By Kerry Dougherty The Virginian-Pilot June 8, 2012 They’re messing with us. Again. Traffic “experts,” thatis. Unwilling to admit that for the most part interstate HOV lanes werean epic failure, they now want to double down by turning theseunused lanes into Cadillac corridors.
It’s happening around the country. Solo drivers are being invitedto use the thruways, provided they pay a steep toll. Five or sixbucks a day, according to reports. In a flash, high-occupancyvehicle lanes become high-occupancy toll lanes. Think about it this a minute: Tumbleweeds are blowing around theHOV lanes during rush hour while the rest of the interstate iscongested.
Common sense should dictate that an extra lane ofroadway would improve the flow. Not so fast. Transportation honchos don’t want the lunch pail crowdclogging up those lanes. They want to turn these corridors intoprivate lanes for the landed gentry. I’ve written about HOV lunacy before because a variation of thisidea seems to surface with regularity. Herbal Sex Pills
Inevitably, it involves somescheme to squeeze a few more shekels out of commuters by makingthem pay to drive on roads that are already built and areunderused. According to my abacus, even a $4 a day fee would mean anadditional $1,000 a year out of the paycheck of the average worker.It’s doubtful that those with stagnant wages could afford that newvoluntary tax. That means those who are simply trying to get towork on time will be stuck on artificially congested roads -wasting time and fuel – as local fat cats zip by in their Beamers. Seems a plan this bad could only have originated in California. Andit did. China Herbs Male Enhancement
The AP reports that HOT lanes were born in SouthernCalifornia and are spreading across the nation. We learned about local proposals for tolling the HOV lanes on I-64in a story by Pilot reporter Debbie Messina on Tuesday. DwightFarmer, executive director of the Hampton Roads TransportationPlanning Organization, said his organization first toyed with theidea a decade ago. “We know we have unused capacity in that corridor,”Farmer said. “So this would be a very logical step.” Really? Wouldn’t it be even more logical to simply abolish thelanes? In case anyone has forgotten, the purpose of interstate highways isto move people. China Stiff Nights Male Enhancement
Quickly. Building HOV lanes to nudge drivers intocarpooling once seemed like a swell idea – to a few out-of-touchtraffic experts. But the lanes didn’t work. From coast to coast, many HOV lanes proved a disaster. In 1998, NewJersey became the first state to scrap some of its high-occupancyaisles.

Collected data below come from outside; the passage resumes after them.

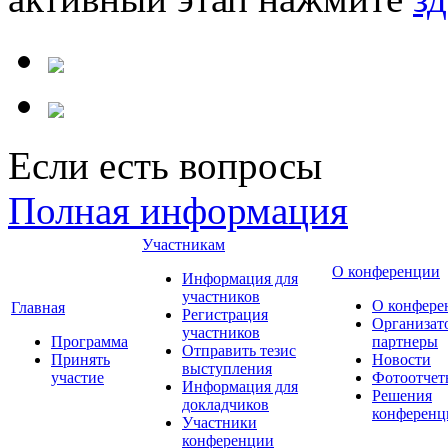
Если есть вопросы
Полная информация
Участникам
О конференции
Информация для
участников
О конфере
Главная
Регистрация
Организат
участников
Программа
партнеры
Отправить тезис
Принять
Новости
выступления
участие
Фотоотчет
Информация для
Решения
докладчиков
конференц
Участники
конференции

In a commentary on then-Gov. Christine Todd Whitman’s executiveorder, The New York Times sighed that the underused lanes were”consigned to the dustbin of noble governmentalfailures.” Noble? How poetic. Frankly, this is what happens any time dreamysocial engineers are put in charge of public policy. Fact is, most Americans commute alone. They have their reasons.Some need their cars during the day.
Others have schoolchildrenwith a habit of getting sick at inconvenient times. Still otherswork odd hours or stay late. And some folks simply enjoy the solitude that comes with drivingalone. They don’t want to interact with passengers or engage inmindless chitchat.
Speaking of chitchat, Virginia Transportation Secretary SeanConnaughton lapsed into bureaucrat-ese when trying to explain thecommonwealth’s flirtation with HOT lanes. “We need to try to get more through-put with the existingcapacity,” he said. Memo to the secretary: The taxpayers built those lanes. They’d behappy to give you lots of through-put.